From the listing below, pull out every line where the string "Installazione" appears.

%%

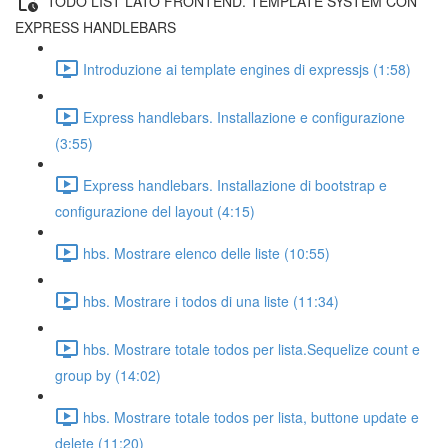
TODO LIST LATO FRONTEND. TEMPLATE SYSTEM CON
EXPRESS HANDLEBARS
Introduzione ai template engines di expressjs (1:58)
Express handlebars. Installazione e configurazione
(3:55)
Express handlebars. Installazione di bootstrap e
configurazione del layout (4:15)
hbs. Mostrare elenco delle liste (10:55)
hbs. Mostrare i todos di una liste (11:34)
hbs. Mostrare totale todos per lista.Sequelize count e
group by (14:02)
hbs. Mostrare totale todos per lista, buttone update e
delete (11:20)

%%
%%

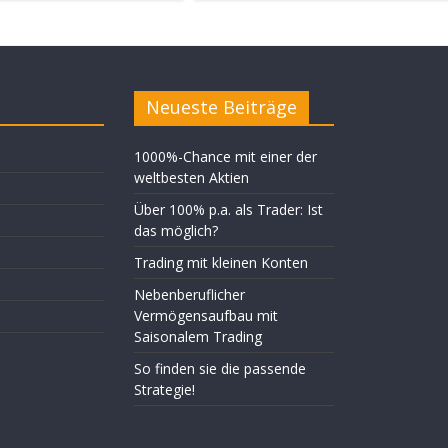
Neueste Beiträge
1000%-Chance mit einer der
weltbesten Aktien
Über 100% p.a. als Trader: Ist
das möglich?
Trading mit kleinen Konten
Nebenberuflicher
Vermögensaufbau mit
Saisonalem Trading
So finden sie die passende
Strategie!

%%
%%

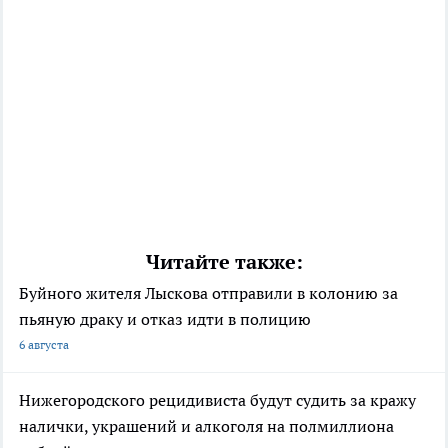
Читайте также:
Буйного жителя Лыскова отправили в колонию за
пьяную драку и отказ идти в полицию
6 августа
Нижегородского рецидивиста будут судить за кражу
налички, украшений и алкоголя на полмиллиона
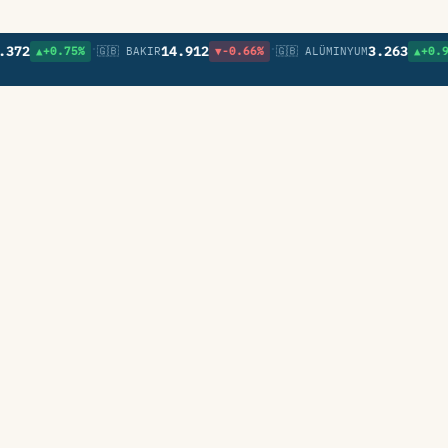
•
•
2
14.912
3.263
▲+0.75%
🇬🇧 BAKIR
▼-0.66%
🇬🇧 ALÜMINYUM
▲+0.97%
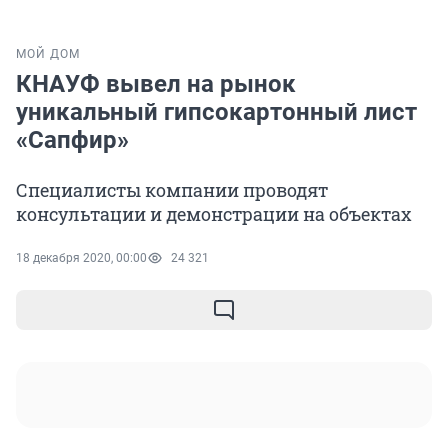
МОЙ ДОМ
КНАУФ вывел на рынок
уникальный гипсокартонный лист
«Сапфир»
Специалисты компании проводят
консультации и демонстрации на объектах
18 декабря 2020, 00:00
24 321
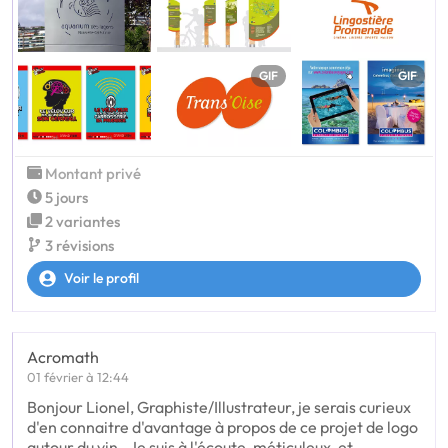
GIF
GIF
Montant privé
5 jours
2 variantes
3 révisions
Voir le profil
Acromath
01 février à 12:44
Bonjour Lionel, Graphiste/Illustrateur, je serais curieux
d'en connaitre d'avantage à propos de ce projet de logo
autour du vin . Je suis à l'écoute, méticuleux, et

%%

OUTPUT BELOW:
Express handlebars. Installazione e configurazione
Express handlebars. Installazione di bootstrap e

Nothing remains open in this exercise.